FAQs stated the opposite conclusion. That is, the agencies have concluded that all non-grandfathered group health plans must comply with the limits on annual out-of-pocket maximums. This provision states that, effective for plan years starting on or after January 1, 2014, a plan’s out-of-pocket maximums can be no higher than those permitted during 2014 for the high-deductible health plan coverage that an individual must have in order to be eligible for tax-favored contributions to a health savings account (for 2013, these limits are $6,250 for self-only coverage and $12,500 for coverage other than self-only). To facilitate implementation during 2014, the agencies are providing an enforcement policy intended to accommodate

operational and timing issues caused by multiple service providers administering benefits that are subject to cost sharing requirements (e.g., a TPA for major medical coverage, a separate pharmacy benefit manager, and a separate managed behavioral health organization). Details of this enforcement policy will be explained in a future publication after the policy is finalized (or it becomes clear that employers must rely on the guidance issued to date).

Lifetime and Annual Dollar Limits on Benefits

As the name of the HHS regulations implies, these are the final rules on the definition of essential health benefits. Unfortunately, the final regulations do not address the issues that make the definition of essential health benefits important to employers.
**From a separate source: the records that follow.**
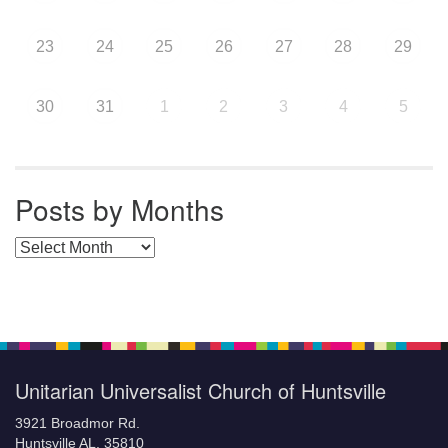
23
24
25
26
27
28
29
30
31
1
2
3
4
5
Posts by Months
Posts by Months
Unitarian Universalist Church of Huntsville
3921 Broadmor Rd.
Huntsville AL, 35810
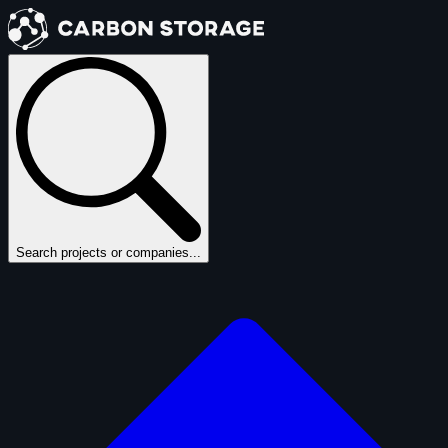
Search projects or companies...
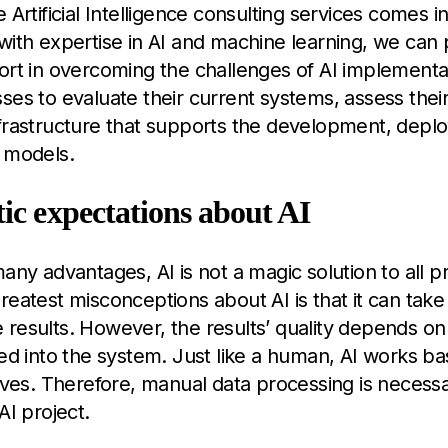
 Artificial Intelligence consulting services comes in
with expertise in AI and machine learning, we can 
ort in overcoming the challenges of AI implement
ses to evaluate their current systems, assess thei
nfrastructure that supports the development, depl
 models.
tic expectations about AI
many advantages, AI is not a magic solution to all 
reatest misconceptions about AI is that it can take
results. However, the results’ quality depends on 
fed into the system. Just like a human, AI works b
eives. Therefore, manual data processing is necess
AI project.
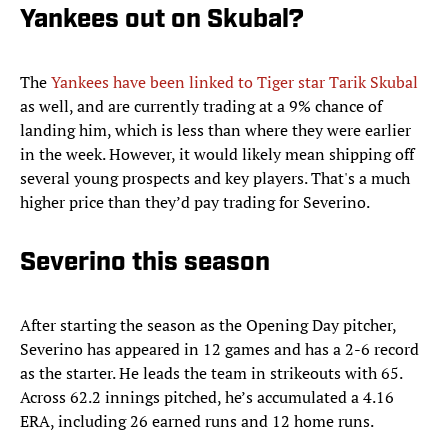
Yankees out on Skubal?
The
Yankees have been linked to Tiger star Tarik Skubal
as well, and are currently trading at a 9% chance of
landing him, which is less than where they were earlier
in the week. However, it would likely mean shipping off
several young prospects and key players. That's a much
higher price than they’d pay trading for Severino.
Severino this season
After starting the season as the Opening Day pitcher,
Severino has appeared in 12 games and has a 2-6 record
as the starter. He leads the team in strikeouts with 65.
Across 62.2 innings pitched, he’s accumulated a 4.16
ERA, including 26 earned runs and 12 home runs.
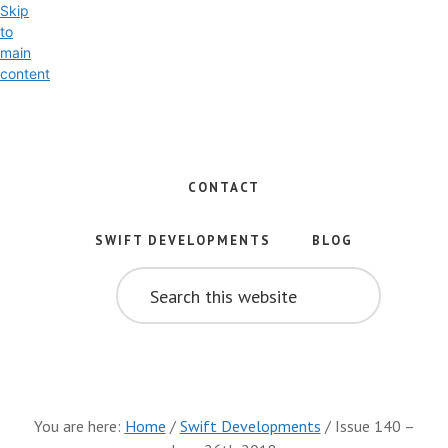
Skip
to
main
content
Exploring
the
World
CONTACT
of
Swift
SWIFT DEVELOPMENTS
BLOG
and
SEARCH
iOS
THIS
WEBSITE
Development
You are here:
Home
/
Swift Developments
/
Issue 140 –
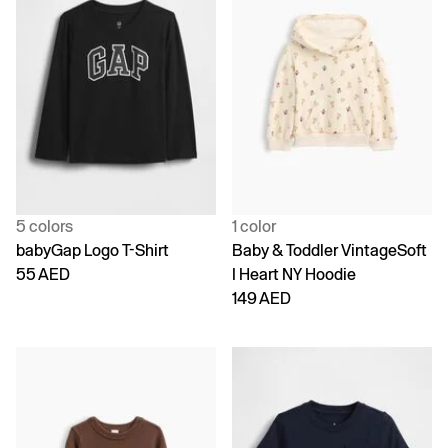
5 colors
1 color
babyGap Logo T-Shirt
Baby & Toddler VintageSoft
55 AED
I Heart NY Hoodie
149 AED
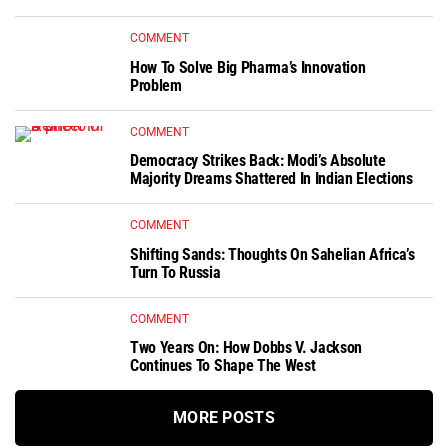
COMMENT
How To Solve Big Pharma’s Innovation
Problem
COMMENT
Democracy Strikes Back: Modi’s Absolute
Majority Dreams Shattered In Indian Elections
COMMENT
Shifting Sands: Thoughts On Sahelian Africa’s
Turn To Russia
COMMENT
Two Years On: How Dobbs V. Jackson
Continues To Shape The West
MORE POSTS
Employer plans (other than insured plans sold in the small group market or through an exchange) generally are not required to provide essential health benefits, but the definition of essential health benefits is important to employers in complying with the prohibitions of annual and lifetime dollar limits on essential health benefits. That is, plans may have annual and lifetime dollar limits on items that are not essential health benefits, raising questions about whether various items (e.g., infertility treatment) are essential health benefits.

The final regulations continue the state-by-state approach to defining essential health benefits that appeared in earlier HHS proposals. Also like previous proposals, the regulations focus primarily on the processes that states follow in defining essential health benefits and the options available to the states in doing so. The preamble to the regulations includes the only information relevant for employers, reiterating two assurances that previously were provided in an FAQ.

Employer-sponsored plans (other than insured plans sold in the small group market or through an exchange) will be able to choose any state’s definition of essential health benefits for purposes of complying with the annual and lifetime dollar limits provisions.

The enforcing agencies will take into account good faith efforts to apply an authorized definition of essential health benefits.

Agency FAQs on Preventive Services

The FAQs that the DOL issued in conjunction with HHS and the IRS include information on the cost-sharing limitations discussed above. Most of the FAQs focus on coverage of preventive services as required under a coverage reform provision that initially became effective for play years starting on or after September 23, 2010.

That provision requires non-grandfathered health plans to provide certain preventive care services (such as mammograms, colonoscopies and immunizations) without cost-sharing. The FAQs address several specific issues, including:

If a plan does not have an in-network provider who can provide a particular service, then the service must be covered with no cost sharing when provided by an out-of-network provider.

Aspirin and other over-the-counter items and services that are included in required preventive care must be covered without cost-sharing, but only when prescribed by a health care provider.

A plan may not impose cost-sharing with respect to a polyp removal during a colonoscopy performed as a screening procedure.

Genetic counseling and BRCA testing, if appropriate, must be covered preventive services without cost-sharing.

The information in this publication is not intended as legal or tax advice and has been prepared solely for informational purposes. You may wish to consult your attorney or tax adviser regarding issues raised in this publication.